**AIM OF THE EXERCISE**: Among the records, which lines hold the word "technology"? Pick them out.

**LISTED ENTRIES**:
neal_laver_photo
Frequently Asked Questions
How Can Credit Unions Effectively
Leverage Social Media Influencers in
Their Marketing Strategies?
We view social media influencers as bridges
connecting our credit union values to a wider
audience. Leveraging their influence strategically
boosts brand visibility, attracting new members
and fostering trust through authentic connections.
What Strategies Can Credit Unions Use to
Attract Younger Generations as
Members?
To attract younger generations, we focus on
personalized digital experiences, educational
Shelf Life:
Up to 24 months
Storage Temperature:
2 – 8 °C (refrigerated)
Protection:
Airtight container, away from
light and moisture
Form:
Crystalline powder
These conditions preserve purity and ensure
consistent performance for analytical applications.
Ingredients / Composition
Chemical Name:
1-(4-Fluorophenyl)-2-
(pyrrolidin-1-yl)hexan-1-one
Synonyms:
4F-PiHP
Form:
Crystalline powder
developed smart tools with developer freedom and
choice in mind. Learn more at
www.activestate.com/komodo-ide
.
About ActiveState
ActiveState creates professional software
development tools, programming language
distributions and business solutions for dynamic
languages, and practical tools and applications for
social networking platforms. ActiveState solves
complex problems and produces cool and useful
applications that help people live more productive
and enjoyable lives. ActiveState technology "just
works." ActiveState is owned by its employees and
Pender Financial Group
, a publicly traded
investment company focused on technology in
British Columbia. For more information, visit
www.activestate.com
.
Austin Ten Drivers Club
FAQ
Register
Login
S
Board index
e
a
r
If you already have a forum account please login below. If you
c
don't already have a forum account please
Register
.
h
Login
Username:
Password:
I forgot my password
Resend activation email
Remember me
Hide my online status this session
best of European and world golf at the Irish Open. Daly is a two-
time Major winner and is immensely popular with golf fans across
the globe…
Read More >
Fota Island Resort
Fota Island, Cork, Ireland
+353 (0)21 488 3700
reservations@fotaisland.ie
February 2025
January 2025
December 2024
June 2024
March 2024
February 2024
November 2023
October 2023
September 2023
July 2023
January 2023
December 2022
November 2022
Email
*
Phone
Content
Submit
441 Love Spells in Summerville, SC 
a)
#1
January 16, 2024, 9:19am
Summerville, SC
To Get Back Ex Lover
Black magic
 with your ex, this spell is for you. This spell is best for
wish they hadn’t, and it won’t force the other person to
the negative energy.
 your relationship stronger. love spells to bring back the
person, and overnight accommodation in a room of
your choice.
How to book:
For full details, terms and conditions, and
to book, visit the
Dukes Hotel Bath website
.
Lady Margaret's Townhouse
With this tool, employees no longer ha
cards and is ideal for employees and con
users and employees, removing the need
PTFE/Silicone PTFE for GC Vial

**SOLUTION TO THIS PROBLEM**:
and enjoyable lives. ActiveState technology "just
investment company focused on technology in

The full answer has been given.